START PROVIDED ENTRIES

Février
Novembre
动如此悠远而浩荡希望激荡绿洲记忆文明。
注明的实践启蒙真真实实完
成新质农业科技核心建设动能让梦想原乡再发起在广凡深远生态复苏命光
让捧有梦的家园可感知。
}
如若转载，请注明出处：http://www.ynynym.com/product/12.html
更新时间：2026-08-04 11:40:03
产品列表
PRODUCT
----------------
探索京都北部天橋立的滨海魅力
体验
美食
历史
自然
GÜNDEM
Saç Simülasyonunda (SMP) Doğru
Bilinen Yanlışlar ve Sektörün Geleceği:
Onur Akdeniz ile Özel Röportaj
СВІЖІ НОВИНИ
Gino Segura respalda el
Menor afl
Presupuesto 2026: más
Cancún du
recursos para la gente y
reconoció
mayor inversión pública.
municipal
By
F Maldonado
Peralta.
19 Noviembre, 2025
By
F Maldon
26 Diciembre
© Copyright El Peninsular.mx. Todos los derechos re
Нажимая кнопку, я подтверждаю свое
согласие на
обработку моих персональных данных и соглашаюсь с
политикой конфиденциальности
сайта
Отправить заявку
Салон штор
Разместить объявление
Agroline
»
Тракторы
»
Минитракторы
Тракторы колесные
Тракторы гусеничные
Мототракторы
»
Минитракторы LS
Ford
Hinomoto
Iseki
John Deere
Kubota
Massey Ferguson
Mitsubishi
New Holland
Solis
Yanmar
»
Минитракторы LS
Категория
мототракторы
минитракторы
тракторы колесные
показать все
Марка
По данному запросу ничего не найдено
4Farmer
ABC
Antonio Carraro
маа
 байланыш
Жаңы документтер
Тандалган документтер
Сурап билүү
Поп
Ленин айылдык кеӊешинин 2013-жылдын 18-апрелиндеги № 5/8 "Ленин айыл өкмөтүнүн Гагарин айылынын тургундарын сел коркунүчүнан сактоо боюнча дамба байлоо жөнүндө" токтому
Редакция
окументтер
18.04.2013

END PROVIDED ENTRIES

WHAT IS NEEDED: Reproduce the data above in full, keeping it exactly the same.

EXERCISE RESULT:
Février
Novembre
动如此悠远而浩荡希望激荡绿洲记忆文明。
注明的实践启蒙真真实实完
成新质农业科技核心建设动能让梦想原乡再发起在广凡深远生态复苏命光
让捧有梦的家园可感知。
}
如若转载，请注明出处：http://www.ynynym.com/product/12.html
更新时间：2026-08-04 11:40:03
产品列表
PRODUCT
----------------
探索京都北部天橋立的滨海魅力
体验
美食
历史
自然
GÜNDEM
Saç Simülasyonunda (SMP) Doğru
Bilinen Yanlışlar ve Sektörün Geleceği:
Onur Akdeniz ile Özel Röportaj
СВІЖІ НОВИНИ
Gino Segura respalda el
Menor afl
Presupuesto 2026: más
Cancún du
recursos para la gente y
reconoció
mayor inversión pública.
municipal
By
F Maldonado
Peralta.
19 Noviembre, 2025
By
F Maldon
26 Diciembre
© Copyright El Peninsular.mx. Todos los derechos re
Нажимая кнопку, я подтверждаю свое
согласие на
обработку моих персональных данных и соглашаюсь с
политикой конфиденциальности
сайта
Отправить заявку
Салон штор
Разместить объявление
Agroline
»
Тракторы
»
Минитракторы
Тракторы колесные
Тракторы гусеничные
Мототракторы
»
Минитракторы LS
Ford
Hinomoto
Iseki
John Deere
Kubota
Massey Ferguson
Mitsubishi
New Holland
Solis
Yanmar
»
Минитракторы LS
Категория
мототракторы
минитракторы
тракторы колесные
показать все
Марка
По данному запросу ничего не найдено
4Farmer
ABC
Antonio Carraro
маа
 байланыш
Жаңы документтер
Тандалган документтер
Сурап билүү
Поп
Ленин айылдык кеӊешинин 2013-жылдын 18-апрелиндеги № 5/8 "Ленин айыл өкмөтүнүн Гагарин айылынын тургундарын сел коркунүчүнан сактоо боюнча дамба байлоо жөнүндө" токтому
Редакция
окументтер
18.04.2013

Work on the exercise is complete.